### WORK ITEM
From the entries below, return only the lines starting at the one that contains "El oxígeno es un elemento esencial para la" and ending at the one that contains "disuelve en el agua a través de procesos", exactly as they stand.

━━━━━━━━━━━━━━━━━━━━

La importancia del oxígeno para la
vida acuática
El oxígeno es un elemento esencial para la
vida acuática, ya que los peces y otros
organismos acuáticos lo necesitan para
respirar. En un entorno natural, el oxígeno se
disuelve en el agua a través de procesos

━━━━━━━━━━━━━━━━━━━━

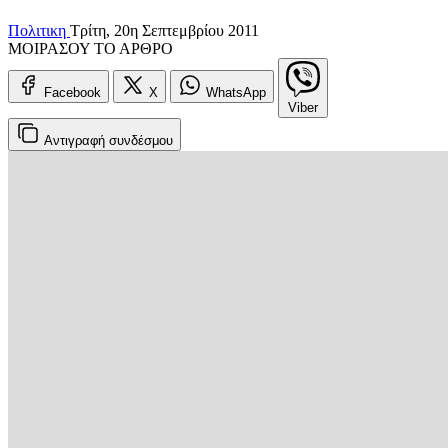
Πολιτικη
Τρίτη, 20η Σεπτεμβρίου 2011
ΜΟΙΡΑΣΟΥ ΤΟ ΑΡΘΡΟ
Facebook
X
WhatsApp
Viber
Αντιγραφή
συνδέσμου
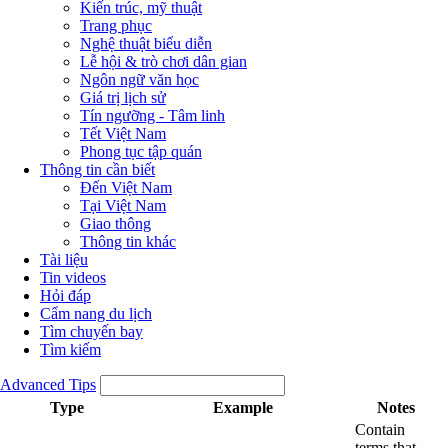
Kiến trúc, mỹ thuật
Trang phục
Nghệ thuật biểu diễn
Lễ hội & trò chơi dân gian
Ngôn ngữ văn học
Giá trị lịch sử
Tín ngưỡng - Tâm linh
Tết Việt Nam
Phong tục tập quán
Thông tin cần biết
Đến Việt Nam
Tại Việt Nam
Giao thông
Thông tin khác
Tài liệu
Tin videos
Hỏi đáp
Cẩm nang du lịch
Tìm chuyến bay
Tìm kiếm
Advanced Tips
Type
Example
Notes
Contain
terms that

━━━━━━━━━━━━━━━━━━━━

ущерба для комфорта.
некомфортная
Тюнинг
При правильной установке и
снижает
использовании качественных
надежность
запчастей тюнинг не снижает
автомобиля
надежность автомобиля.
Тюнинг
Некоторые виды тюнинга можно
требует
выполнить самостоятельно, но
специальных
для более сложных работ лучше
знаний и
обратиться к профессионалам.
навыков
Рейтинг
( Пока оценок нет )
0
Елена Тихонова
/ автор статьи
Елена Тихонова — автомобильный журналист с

━━━━━━━━━━━━━━━━━━━━

### EXPECTED ANSWER
El oxígeno es un elemento esencial para la
vida acuática, ya que los peces y otros
organismos acuáticos lo necesitan para
respirar. En un entorno natural, el oxígeno se
disuelve en el agua a través de procesos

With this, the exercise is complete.